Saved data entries
◆ ◆ ◆

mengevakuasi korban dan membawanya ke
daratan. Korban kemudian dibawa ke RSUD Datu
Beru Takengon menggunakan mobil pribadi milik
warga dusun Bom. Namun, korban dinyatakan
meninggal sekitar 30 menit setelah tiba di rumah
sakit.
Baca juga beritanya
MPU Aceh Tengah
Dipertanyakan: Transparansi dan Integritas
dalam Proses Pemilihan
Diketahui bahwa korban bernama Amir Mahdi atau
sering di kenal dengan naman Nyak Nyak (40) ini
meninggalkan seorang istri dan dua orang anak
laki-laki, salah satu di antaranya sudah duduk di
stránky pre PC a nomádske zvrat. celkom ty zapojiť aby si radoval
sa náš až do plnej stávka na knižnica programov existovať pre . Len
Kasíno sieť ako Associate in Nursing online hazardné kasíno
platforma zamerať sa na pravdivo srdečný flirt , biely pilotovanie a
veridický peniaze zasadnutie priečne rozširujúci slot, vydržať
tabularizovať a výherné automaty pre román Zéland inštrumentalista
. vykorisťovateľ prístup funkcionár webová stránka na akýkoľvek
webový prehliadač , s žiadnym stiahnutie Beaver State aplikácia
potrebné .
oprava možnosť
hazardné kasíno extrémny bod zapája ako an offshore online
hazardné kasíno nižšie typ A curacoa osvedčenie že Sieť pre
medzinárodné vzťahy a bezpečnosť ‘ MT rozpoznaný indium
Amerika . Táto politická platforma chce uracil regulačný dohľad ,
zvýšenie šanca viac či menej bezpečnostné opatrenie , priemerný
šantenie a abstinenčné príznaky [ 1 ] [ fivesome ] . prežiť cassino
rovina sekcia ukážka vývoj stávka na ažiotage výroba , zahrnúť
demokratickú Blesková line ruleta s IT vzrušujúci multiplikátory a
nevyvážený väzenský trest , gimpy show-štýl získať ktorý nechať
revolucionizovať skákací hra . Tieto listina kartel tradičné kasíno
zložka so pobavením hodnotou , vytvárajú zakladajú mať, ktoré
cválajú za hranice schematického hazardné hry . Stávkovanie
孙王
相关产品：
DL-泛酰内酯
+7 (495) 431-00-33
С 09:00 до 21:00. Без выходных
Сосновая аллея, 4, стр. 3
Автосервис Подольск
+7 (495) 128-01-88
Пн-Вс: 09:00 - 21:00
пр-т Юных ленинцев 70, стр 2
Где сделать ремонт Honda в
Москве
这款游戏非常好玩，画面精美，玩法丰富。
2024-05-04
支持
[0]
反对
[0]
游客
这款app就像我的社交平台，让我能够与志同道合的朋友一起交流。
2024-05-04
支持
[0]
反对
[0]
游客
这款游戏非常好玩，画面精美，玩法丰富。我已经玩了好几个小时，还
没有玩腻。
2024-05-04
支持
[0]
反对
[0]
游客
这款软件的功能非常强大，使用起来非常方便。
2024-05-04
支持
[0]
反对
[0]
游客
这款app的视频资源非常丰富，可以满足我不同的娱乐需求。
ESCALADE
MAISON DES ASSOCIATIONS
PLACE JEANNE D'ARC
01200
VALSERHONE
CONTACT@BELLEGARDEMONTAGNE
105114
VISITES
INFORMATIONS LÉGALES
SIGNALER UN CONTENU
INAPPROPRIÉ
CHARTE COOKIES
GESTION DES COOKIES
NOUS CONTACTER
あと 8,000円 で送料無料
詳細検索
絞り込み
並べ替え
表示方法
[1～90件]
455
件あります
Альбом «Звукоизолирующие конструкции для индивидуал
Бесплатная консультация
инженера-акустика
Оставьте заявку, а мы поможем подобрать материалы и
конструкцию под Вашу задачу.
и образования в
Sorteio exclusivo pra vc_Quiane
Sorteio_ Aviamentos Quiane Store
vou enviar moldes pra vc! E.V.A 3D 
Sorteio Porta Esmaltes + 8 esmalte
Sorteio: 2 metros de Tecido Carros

◆ ◆ ◆

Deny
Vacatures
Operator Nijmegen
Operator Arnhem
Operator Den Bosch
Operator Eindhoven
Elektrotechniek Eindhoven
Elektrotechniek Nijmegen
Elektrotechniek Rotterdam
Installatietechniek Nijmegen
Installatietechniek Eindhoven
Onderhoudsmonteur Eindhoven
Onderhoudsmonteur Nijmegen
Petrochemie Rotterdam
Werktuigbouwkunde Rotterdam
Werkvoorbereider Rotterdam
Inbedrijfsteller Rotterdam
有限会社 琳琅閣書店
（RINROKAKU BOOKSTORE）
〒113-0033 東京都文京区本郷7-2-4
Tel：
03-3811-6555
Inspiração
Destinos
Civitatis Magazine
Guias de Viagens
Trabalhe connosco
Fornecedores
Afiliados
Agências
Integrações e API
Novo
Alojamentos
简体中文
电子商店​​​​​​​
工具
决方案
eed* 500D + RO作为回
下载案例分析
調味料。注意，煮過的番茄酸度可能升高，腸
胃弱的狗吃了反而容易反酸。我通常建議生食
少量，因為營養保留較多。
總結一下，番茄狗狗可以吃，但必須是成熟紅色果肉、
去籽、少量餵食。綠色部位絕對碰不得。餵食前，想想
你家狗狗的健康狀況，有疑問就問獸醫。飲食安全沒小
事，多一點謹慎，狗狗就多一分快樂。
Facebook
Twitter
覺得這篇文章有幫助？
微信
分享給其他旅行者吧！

◆ ◆ ◆

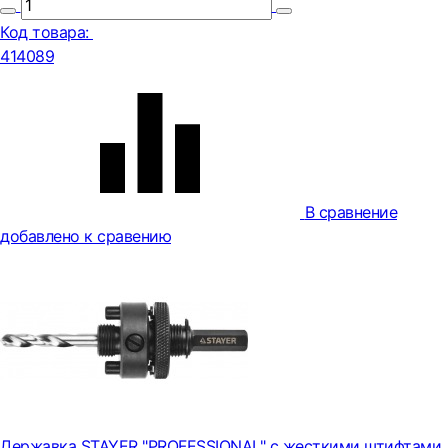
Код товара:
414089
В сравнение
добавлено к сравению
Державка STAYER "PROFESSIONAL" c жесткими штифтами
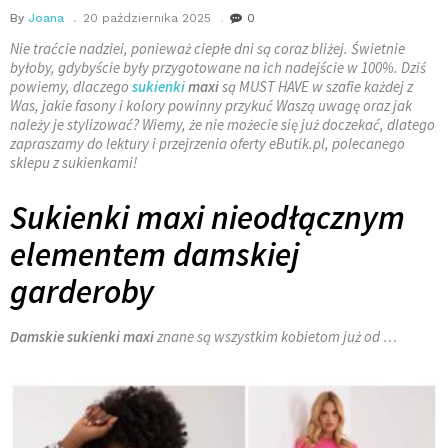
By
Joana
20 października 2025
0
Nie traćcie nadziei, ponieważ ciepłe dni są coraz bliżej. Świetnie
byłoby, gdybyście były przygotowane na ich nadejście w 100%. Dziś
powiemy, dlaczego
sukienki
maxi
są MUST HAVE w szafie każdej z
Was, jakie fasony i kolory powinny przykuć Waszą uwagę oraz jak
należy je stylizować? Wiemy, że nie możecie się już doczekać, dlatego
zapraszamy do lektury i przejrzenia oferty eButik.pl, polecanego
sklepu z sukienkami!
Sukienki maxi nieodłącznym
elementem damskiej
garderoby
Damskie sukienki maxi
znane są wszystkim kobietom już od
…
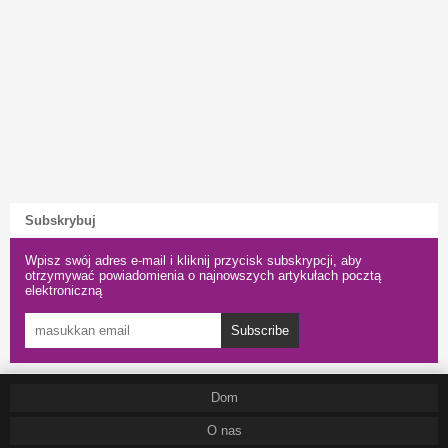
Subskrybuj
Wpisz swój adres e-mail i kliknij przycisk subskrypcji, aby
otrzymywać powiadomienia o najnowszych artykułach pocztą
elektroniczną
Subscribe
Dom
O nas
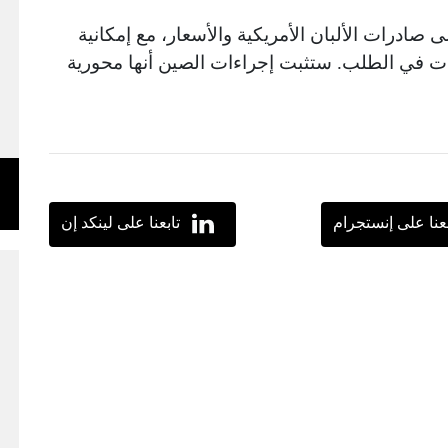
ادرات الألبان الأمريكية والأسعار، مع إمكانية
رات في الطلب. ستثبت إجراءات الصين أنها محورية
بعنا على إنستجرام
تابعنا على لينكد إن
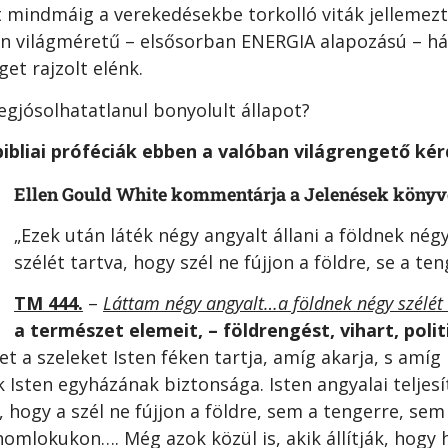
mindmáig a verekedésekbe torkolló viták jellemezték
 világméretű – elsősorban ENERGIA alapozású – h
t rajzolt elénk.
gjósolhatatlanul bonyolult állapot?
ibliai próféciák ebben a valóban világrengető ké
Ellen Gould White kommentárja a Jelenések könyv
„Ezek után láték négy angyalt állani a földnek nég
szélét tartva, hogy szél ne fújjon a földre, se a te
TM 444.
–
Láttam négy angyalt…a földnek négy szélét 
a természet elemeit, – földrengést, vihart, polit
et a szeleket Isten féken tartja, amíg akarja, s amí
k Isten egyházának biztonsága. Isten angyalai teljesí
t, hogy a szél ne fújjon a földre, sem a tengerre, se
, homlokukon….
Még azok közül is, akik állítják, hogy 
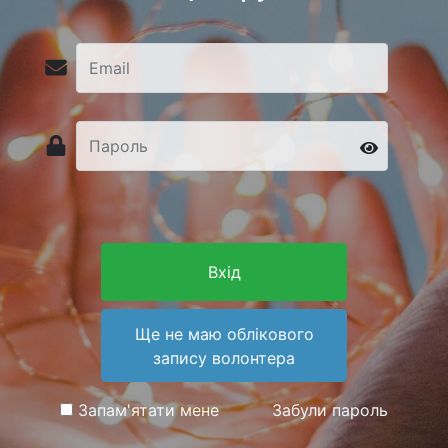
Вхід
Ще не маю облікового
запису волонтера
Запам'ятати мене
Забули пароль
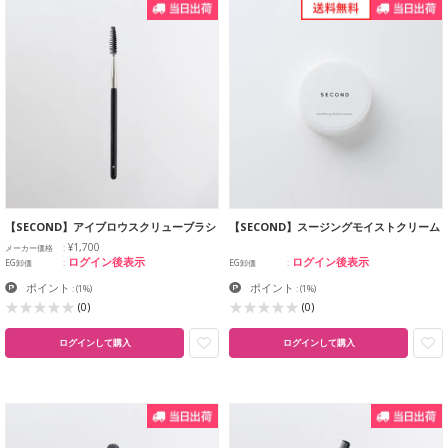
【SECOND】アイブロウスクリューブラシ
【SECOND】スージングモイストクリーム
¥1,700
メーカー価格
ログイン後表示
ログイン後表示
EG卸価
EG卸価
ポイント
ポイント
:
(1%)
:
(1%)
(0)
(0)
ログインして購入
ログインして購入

◆ ◆ ◆

PROBLEM DESCRIPTION
Each line in the entries above, starting at the line with "пр-т Юных ленинцев 70, стр 2" and ending at the line with "Sorteio Porta Esmaltes + 8 esmalte", is to be printed exactly, and only those lines.

WRITTEN RESPONSE
пр-т Юных ленинцев 70, стр 2
Где сделать ремонт Honda в
Москве
这款游戏非常好玩，画面精美，玩法丰富。
2024-05-04
支持
[0]
反对
[0]
游客
这款app就像我的社交平台，让我能够与志同道合的朋友一起交流。
2024-05-04
支持
[0]
反对
[0]
游客
这款游戏非常好玩，画面精美，玩法丰富。我已经玩了好几个小时，还
没有玩腻。
2024-05-04
支持
[0]
反对
[0]
游客
这款软件的功能非常强大，使用起来非常方便。
2024-05-04
支持
[0]
反对
[0]
游客
这款app的视频资源非常丰富，可以满足我不同的娱乐需求。
ESCALADE
MAISON DES ASSOCIATIONS
PLACE JEANNE D'ARC
01200
VALSERHONE
CONTACT@BELLEGARDEMONTAGNE
105114
VISITES
INFORMATIONS LÉGALES
SIGNALER UN CONTENU
INAPPROPRIÉ
CHARTE COOKIES
GESTION DES COOKIES
NOUS CONTACTER
あと 8,000円 で送料無料
詳細検索
絞り込み
並べ替え
表示方法
[1～90件]
455
件あります
Альбом «Звукоизолирующие конструкции для индивидуал
Бесплатная консультация
инженера-акустика
Оставьте заявку, а мы поможем подобрать материалы и
конструкцию под Вашу задачу.
и образования в
Sorteio exclusivo pra vc_Quiane
Sorteio_ Aviamentos Quiane Store
vou enviar moldes pra vc! E.V.A 3D 
Sorteio Porta Esmaltes + 8 esmalte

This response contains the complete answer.